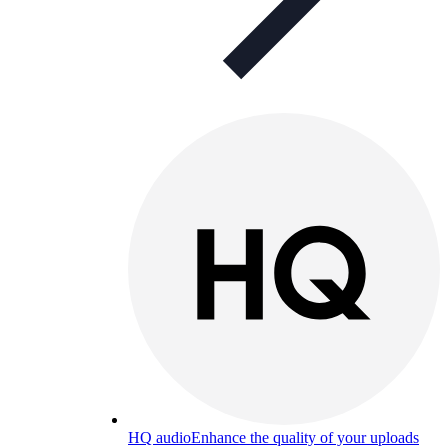
HQ audio
Enhance the quality of your uploads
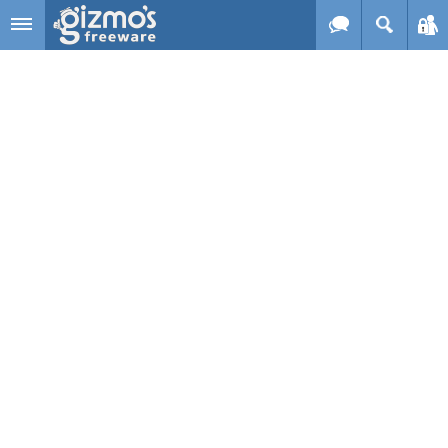
Skip to main content
Gizmo's
Freeware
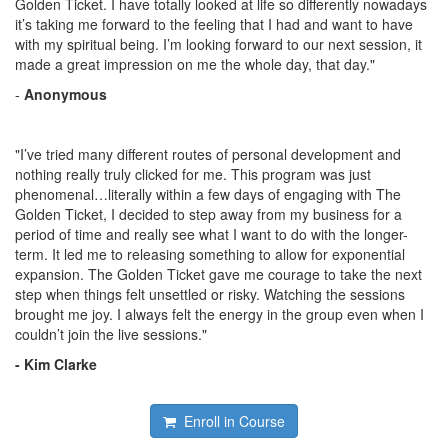
Golden Ticket. I have totally looked at life so differently nowadays
it’s taking me forward to the feeling that I had and want to have
with my spiritual being. I’m looking forward to our next session, it
made a great impression on me the whole day, that day."
-
Anonymous
"I’ve tried many different routes of personal development and
nothing really truly clicked for me. This program was just
phenomenal…literally within a few days of engaging with The
Golden Ticket, I decided to step away from my business for a
period of time and really see what I want to do with the longer-
term. It led me to releasing something to allow for exponential
expansion. The Golden Ticket gave me courage to take the next
step when things felt unsettled or risky. Watching the sessions
brought me joy. I always felt the energy in the group even when I
couldn’t join the live sessions."
- Kim Clarke
Enroll in Course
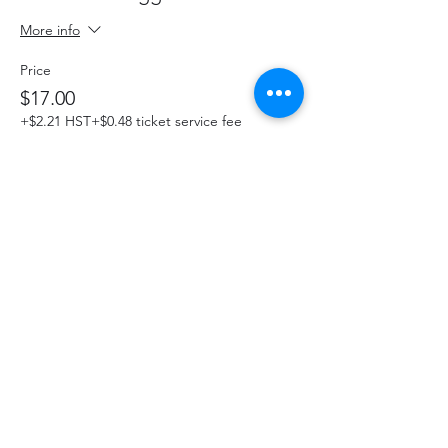
More info
Price
$17.00
+$2.21 HST
+$0.48 ticket service fee
This event is sold out
Share This Event
hello@thelittlefarm.ca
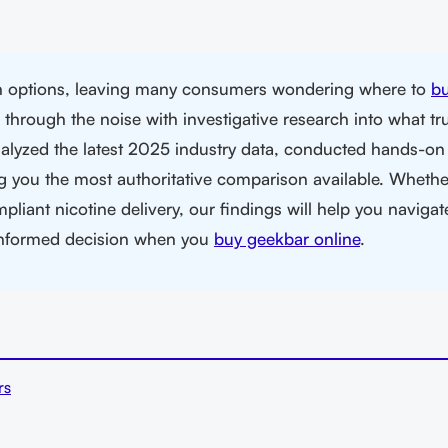
th options, leaving many consumers wondering where to
b
hrough the noise with investigative research into what tru
alyzed the latest 2025 industry data, conducted hands-on 
g you the most authoritative comparison available. Whethe
pliant nicotine delivery, our findings will help you navigat
informed decision when you
buy geekbar online
.
rs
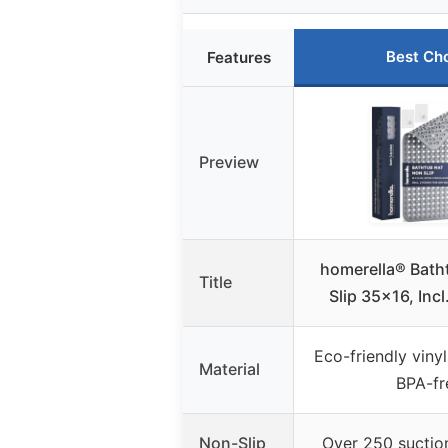
Best Ch
Features
Preview
homerella® Bath
Title
Slip 35×16, Inc
Eco-friendly vinyl
Material
BPA-fr
Non-Slip
Over 250 suction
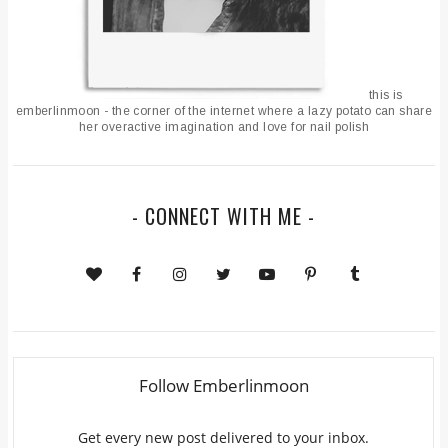
this is
emberlinmoon - the corner of the internet where a lazy potato can share
her overactive imagination and love for nail polish
- CONNECT WITH ME -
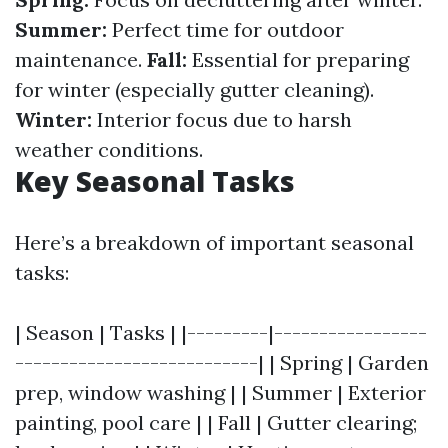
Summer:
Perfect time for outdoor
maintenance.
Fall:
Essential for preparing
for winter (especially gutter cleaning).
Winter:
Interior focus due to harsh
weather conditions.
Key Seasonal Tasks
Here’s a breakdown of important seasonal
tasks:
| Season | Tasks | |---------|-----------------
---------------------------| | Spring | Garden
prep, window washing | | Summer | Exterior
painting, pool care | | Fall | Gutter clearing;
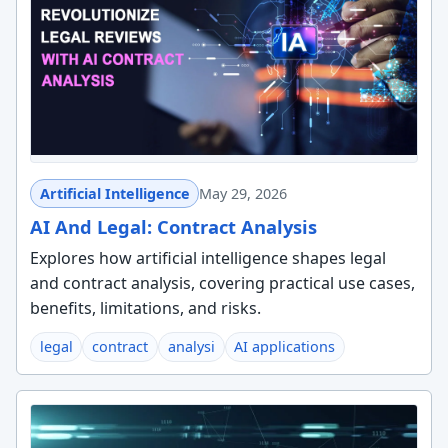
Artificial Intelligence
May 29, 2026
AI And Legal: Contract Analysis
Explores how artificial intelligence shapes legal
and contract analysis, covering practical use cases,
benefits, limitations, and risks.
legal
contract
analysi
AI applications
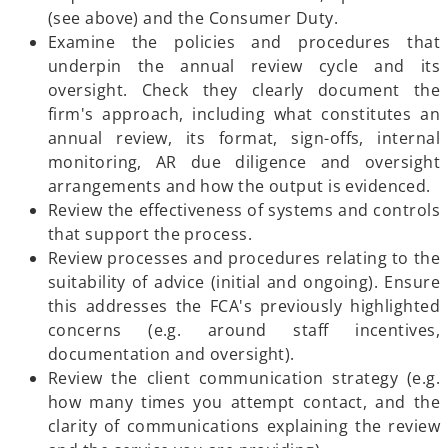
(see above) and the Consumer Duty.
Examine the policies and procedures that
underpin the annual review cycle and its
oversight. Check they clearly document the
firm's approach, including what constitutes an
annual review, its format, sign-offs, internal
monitoring, AR due diligence and oversight
arrangements and how the output is evidenced.
Review the effectiveness of systems and controls
that support the process.
Review processes and procedures relating to the
suitability of advice (initial and ongoing). Ensure
this addresses the FCA's previously highlighted
concerns (e.g. around staff incentives,
documentation and oversight).
Review the client communication strategy (e.g.
how many times you attempt contact, and the
clarity of communications explaining the review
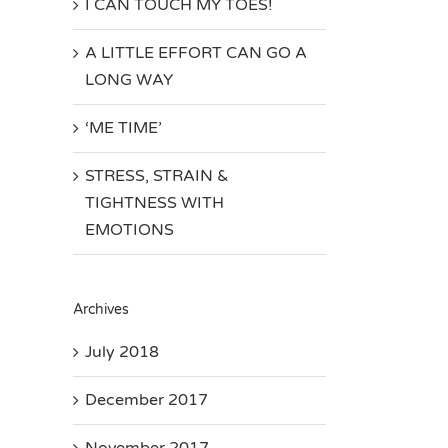
I CAN TOUCH MY TOES!
A LITTLE EFFORT CAN GO A
LONG WAY
‘ME TIME’
STRESS, STRAIN &
TIGHTNESS WITH
EMOTIONS
Archives
July 2018
December 2017
November 2017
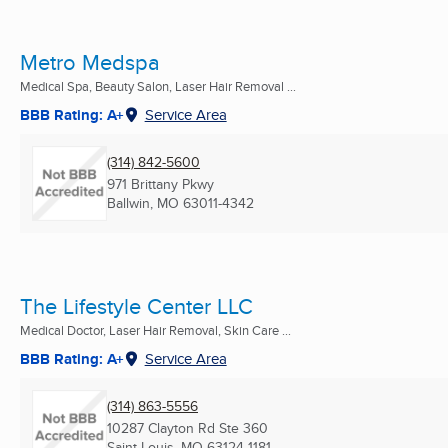
Metro Medspa
Medical Spa, Beauty Salon, Laser Hair Removal ...
BBB Rating: A+
Service Area
(314) 842-5600
971 Brittany Pkwy
Ballwin, MO
63011-4342
The Lifestyle Center LLC
Medical Doctor, Laser Hair Removal, Skin Care ...
BBB Rating: A+
Service Area
(314) 863-5556
10287 Clayton Rd Ste 360
Saint Louis, MO
63124-1181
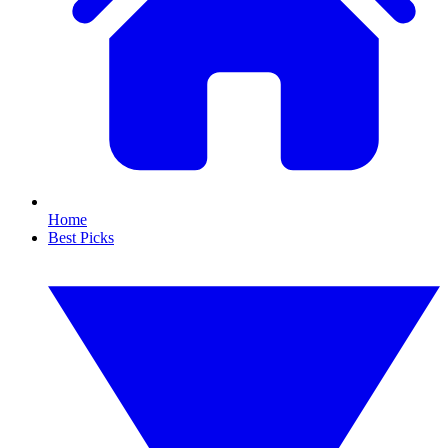
Home
Best Picks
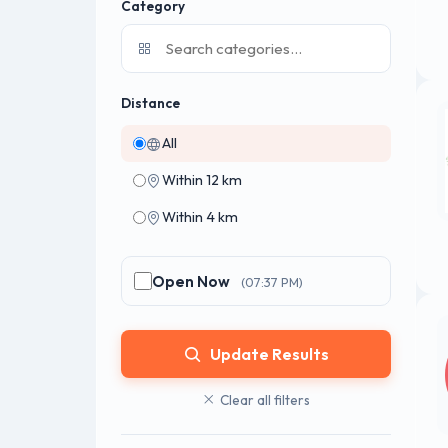
Category
Distance
All
Within 12 km
Within 4 km
Open Now
(07:37 PM)
Update Results
Clear all filters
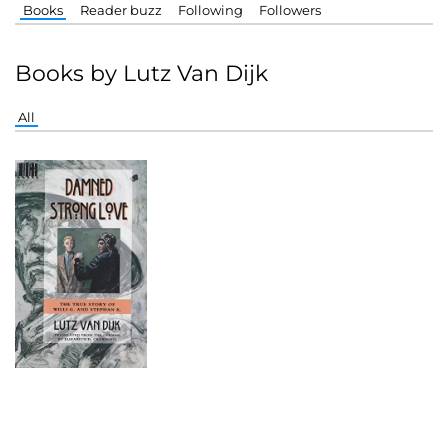
Books
Reader buzz
Following
Followers
Books by Lutz Van Dijk
All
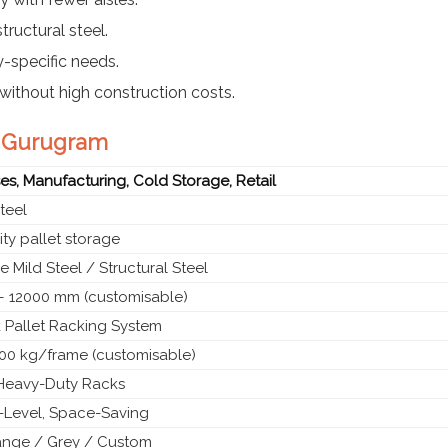
tructural steel.
y-specific needs.
without high construction costs.
in Gurugram
s, Manufacturing, Cold Storage, Retail
teel
ty pallet storage
 Mild Steel / Structural Steel
 12000 mm (customisable)
 Pallet Racking System
00 kg/frame (customisable)
l Heavy-Duty Racks
i-Level, Space-Saving
ange / Grey / Custom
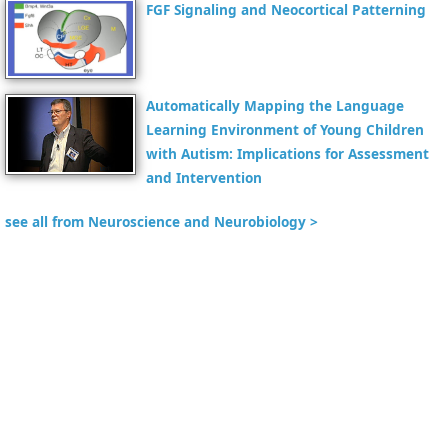
FGF Signaling and Neocortical Patterning
Automatically Mapping the Language
Learning Environment of Young Children
with Autism: Implications for Assessment
and Intervention
see all from Neuroscience and Neurobiology >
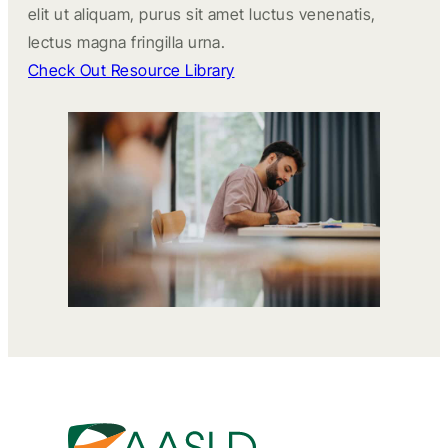
elit ut aliquam, purus sit amet luctus venenatis,
lectus magna fringilla urna.
Check Out Resource Library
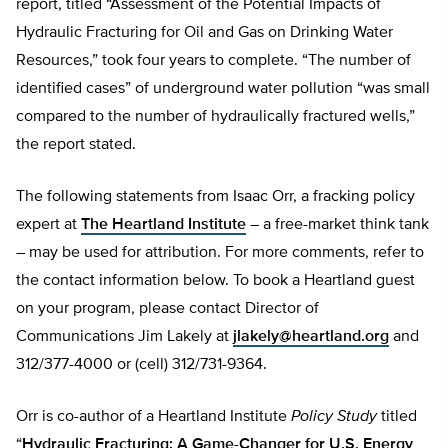
report, titled “Assessment of the Potential Impacts of
Hydraulic Fracturing for Oil and Gas on Drinking Water
Resources,” took four years to complete. “The number of
identified cases” of underground water pollution “was small
compared to the number of hydraulically fractured wells,”
the report stated.
The following statements from Isaac Orr, a fracking policy
expert at
The Heartland Institute
– a free-market think tank
– may be used for attribution. For more comments, refer to
the contact information below. To book a Heartland guest
on your program, please contact Director of
Communications Jim Lakely at
jlakely@heartland.org
and
312/377-4000 or (cell) 312/731-9364.
Orr is co-author of a Heartland Institute
Policy Study
titled
“
Hydraulic Fracturing: A Game-Changer for U.S. Energy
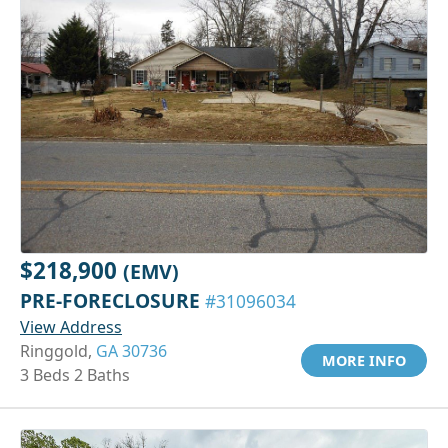
$218,900
(EMV)
PRE-FORECLOSURE
#31096034
View Address
Ringgold,
GA 30736
MORE INFO
3 Beds 2 Baths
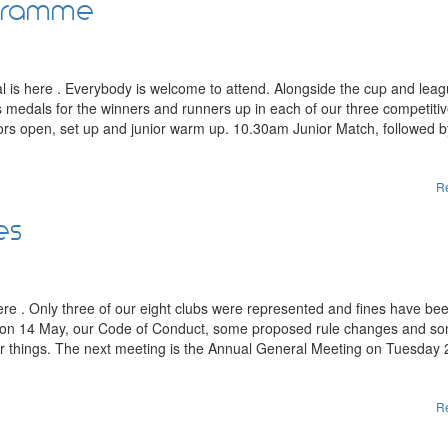
ogramme
al is here . Everybody is welcome to attend. Alongside the cup and lea
lus medals for the winners and runners up in each of our three competiti
s open, set up and junior warm up. 10.30am Junior Match, followed b
R
es
e . Only three of our eight clubs were represented and fines have bee
y on 14 May, our Code of Conduct, some proposed rule changes and s
er things. The next meeting is the Annual General Meeting on Tuesday
R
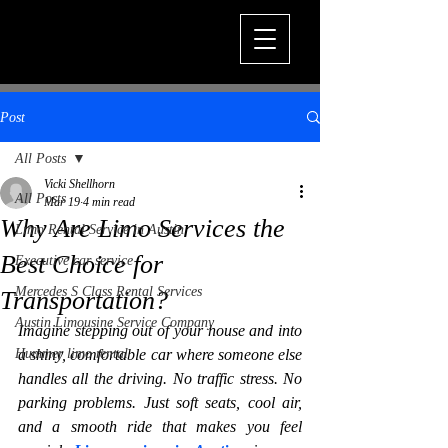
Post
All Posts
Vicki Shellhorn
All Posts
Mar 19
4 min read
Why Are Limo Services the
Limo Rental Service in Austin
Best Choice for
Executive car service
Mercedes S Class Rental Services
Transportation?
Austin Limousine Service Company
Imagine stepping out of your house and into 
Hummer limo rental
a shiny, comfortable car where someone else 
handles all the driving. No traffic stress. No 
parking problems. Just soft seats, cool air, 
and a smooth ride that makes you feel 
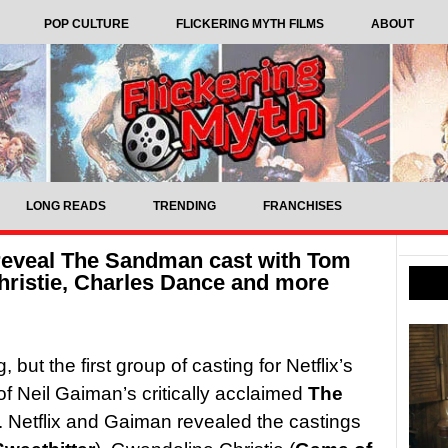
POP CULTURE
FLICKERING MYTH FILMS
ABOUT
LONG READS
TRENDING
FRANCHISES
 reveal The Sandman cast with Tom
hristie, Charles Dance and more
 but the first group of casting for Netflix’s
of Neil Gaiman’s critically acclaimed
The
 Netflix and Gaiman revealed the castings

+++

» YOUR GOAL
All lines that include the word "Laser" must be copied from the material above.

» EXERCISE OUTPUT
Medical Spa, Beauty Salon, Laser Hair Removal ...
Medical Doctor, Laser Hair Removal, Skin Care ...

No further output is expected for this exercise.